--- Task data ---
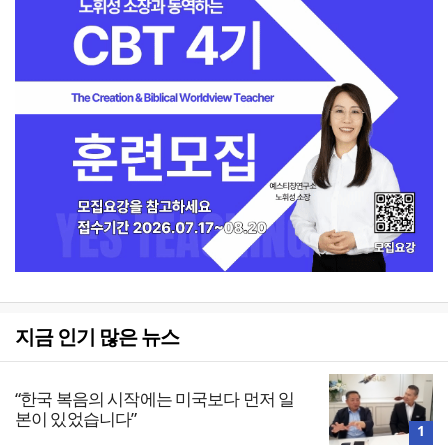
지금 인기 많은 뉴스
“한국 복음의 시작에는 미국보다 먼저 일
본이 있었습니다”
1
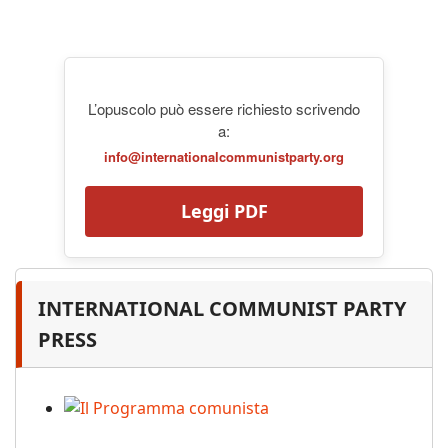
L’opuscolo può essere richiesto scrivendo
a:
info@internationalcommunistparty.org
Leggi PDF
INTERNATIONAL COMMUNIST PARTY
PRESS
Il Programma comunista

--

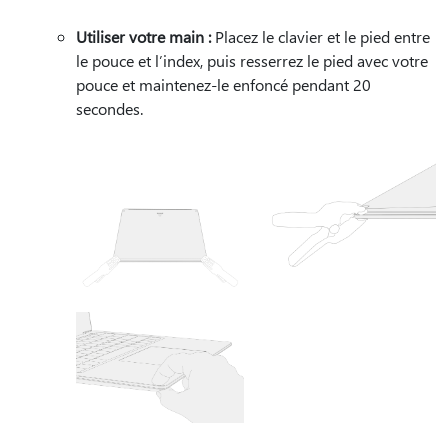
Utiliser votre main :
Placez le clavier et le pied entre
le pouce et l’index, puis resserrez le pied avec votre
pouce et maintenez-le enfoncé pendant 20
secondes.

...

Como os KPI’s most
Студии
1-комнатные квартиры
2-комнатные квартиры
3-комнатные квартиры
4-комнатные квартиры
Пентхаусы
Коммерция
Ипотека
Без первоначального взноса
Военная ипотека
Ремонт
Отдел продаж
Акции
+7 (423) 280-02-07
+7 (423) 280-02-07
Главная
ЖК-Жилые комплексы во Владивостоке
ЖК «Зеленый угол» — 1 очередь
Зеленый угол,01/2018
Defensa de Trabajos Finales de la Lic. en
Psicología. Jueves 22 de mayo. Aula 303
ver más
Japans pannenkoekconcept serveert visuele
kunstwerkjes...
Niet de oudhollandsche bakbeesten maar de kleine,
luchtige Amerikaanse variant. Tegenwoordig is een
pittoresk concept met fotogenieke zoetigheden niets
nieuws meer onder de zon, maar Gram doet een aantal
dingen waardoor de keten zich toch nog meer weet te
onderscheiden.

--- Action item ---
The expected output is every line from the material above where "угол" can be found.

--- Answer to the exercise ---
ЖК «Зеленый угол» — 1 очередь
Зеленый угол,01/2018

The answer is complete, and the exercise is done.